Um beiden Bereichen gerecht zu werden, stelle ich den Forumisten die ersten 6 'zivilen' Automodelle in der entsprechenden Rennstreckenumgebung vor. Hier also einmal ein paar Bilder:
Auf diesen vier Bildern sehen wir also die ersten sechs Modelle. Jeder Fahrzeugtyp wurde in verschiedenen Farben gegossen. Allerdings unterschieden sich diese Farben. Mit anderen Worten: nicht jedes Fahrzeug war in jeder Farbe vertreten. Den Ford Taunus gabs zum Beispiel in hellgelb, rosa, hellblau und beige, den Mercedes 190 SL hingegen in den drei Farben Feuerrot, weiss und hellblau, den Opel Kapitän in Dunkelblau, hellgrün mit dunkelgrünem Dach, sowie in dunkelrot und gelb mit orangem Dach.... und so weiter. Dieser Umstand, und auch jener, dass bei Faller das Mischen von farbigem Kunststoff immer etwas Zufall war, macht es heutigen Sammlern praktisch unmöglich, eine Sammlung aller je hergestellten Fahrzeugen in allen damals produzierten Farben zusammenzustellen. So sind einige Farben bei gewissen Modellen extrem selten. So selten, dass sogar Fälschungen in Umlauf kamen, von denen nur die Fälscher selber wussten, ob sie echt sind oder nicht. So entstanden im Verlauf der Jahre Legenden. Zum Beispiel zum 'Schwarzen Kapitän'. Lange glaubte man, dass der Kapitän in Schwarz ein äusserst seltenes Faller-Modell der ersten Jahre darstellt.

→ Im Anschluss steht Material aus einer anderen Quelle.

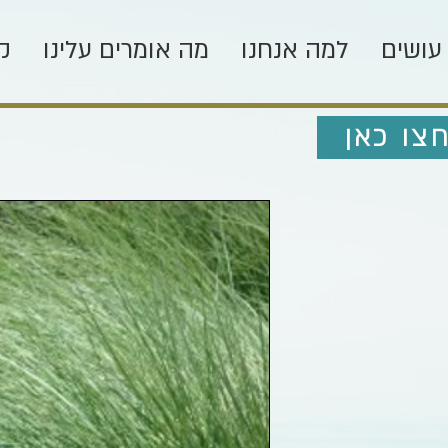
עושים
למה אנחנו
מה אומרים עלינו
ק
צו כאן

Bis man im Internetzeitalter langsam darauf kam, dass Faller gar nie einen schwarzen Kapitän gefertigt hatte und dass etwelche existierende Exemplare sich schlicht als Fälschungen entpuppten. Inzwischen werden Nachgüsse aller Modelle in allen Regenbogenfarben angeboten. Und man muss schon ein Fachmann sein, um zu wissen, was es original gab, und was nicht. Solange die bunten Nachbauten als solche deklariert werden und auch entsprechend niedrige Preise verlangt werden, ist das natürlich okay.
Aber ich gleite bereits in Details ab. Dabei wollte ich euch je eine Farbvariante von je einem der ersten 6 Modelle zeigen.

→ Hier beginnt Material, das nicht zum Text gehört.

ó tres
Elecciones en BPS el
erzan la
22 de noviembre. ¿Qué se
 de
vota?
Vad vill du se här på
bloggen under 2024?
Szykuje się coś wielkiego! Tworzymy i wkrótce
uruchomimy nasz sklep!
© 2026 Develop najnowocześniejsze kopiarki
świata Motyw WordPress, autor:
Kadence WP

Übrigens: Kenner der Materie werden sich bei den Bildern bereits wundern und hektisch in den alten Faller-Katalogen zu blättern beginnen. Und zwar nicht wegen der Autos. Diese sind in den gezeigten Eigenschaften bekannt. Aber wegen der beiden Tribünenbausätzen: Während es sich bei der BP-Tribüne um den bekannten Bausatz Nr. B-4907 handelt, dürften Falleristen verwundert die Esso-Tribüne betrachten und sich die Augen reiben. Es sei ihnen gesagt: Dieses Stück findet sich nirgends in einem Katalog, da ich diese Konstruktion eigenmächtig verbrochen habe. Die Esso-Tribüne wurde im AMS-Stil (inlusive der Standardmasse der Bodenplatte) gänzlich selbst entwickelt und in einer Kleinstauflage von zwei Stück gebaut. Da unter anderem Faller-Teile verwendet wurden, wirkt auch diese Tribüne höchst authentisch.... einer meiner gelungenen Tricks
Doch zurück zu den Fahrzeugen: Im Laufe der Jahre wurden die meisten Modelle weiterentwickelt. Manchmal wählte Faller den Weg, dass sie gleich ein neueres Vorbild wählten, zum Beispiel wurde der (hier rote) Mercedes 190 SL in den Folgejahren durch den moderneren Mercedes 230 SL (bekannt als Pagode) abgelöst. Beim VW-Käfer (unter anderern) wurde hingegen das Faller-Modell immer wieder überarbeitet. Sehen wir uns doch mal an, was damit gemeint ist:
Hier sehen wir scheinbar vier mal dasselbe Fallerauto - abgesehen davon, dass der Käfer ganz rechts etwas heller ist. Das ist jedoch nicht das Entscheidende dieses Bilds. Vielmehr sind hier die vom Sammler unterschiedenen VW-Typen abgebildet. Während ganz links die erste Version, also Typ I, abgebildet wurde, wie Faller seinen ersten Käfer herausbrachte, werden sie gegen rechts immer neuer. Unterscheidbar sind die vier Typen an folgenden kleinen Merkmalen:
links Typ I: mit silberner Farbe bemalte Frontlichter, angegossene Stossstangen (sehr bruchgefährdet und daher in tadellosem Zustand gesucht und teuer - vor allem in vorliegender roter Farbe), Hup-Gitter, zentrale Scheibenwaschdüse auf der Haube, kleines VW-Emblem auf der Haube, kein Schiebedach, schmale Blinker
rechts Typ II: wie Typ I, jedoch mit angesetzten Chrom-Stossstangen, eingesetzten Kunststoff-Scheinwerfern
links Typ II im Vergleich mit Typ III (rechts)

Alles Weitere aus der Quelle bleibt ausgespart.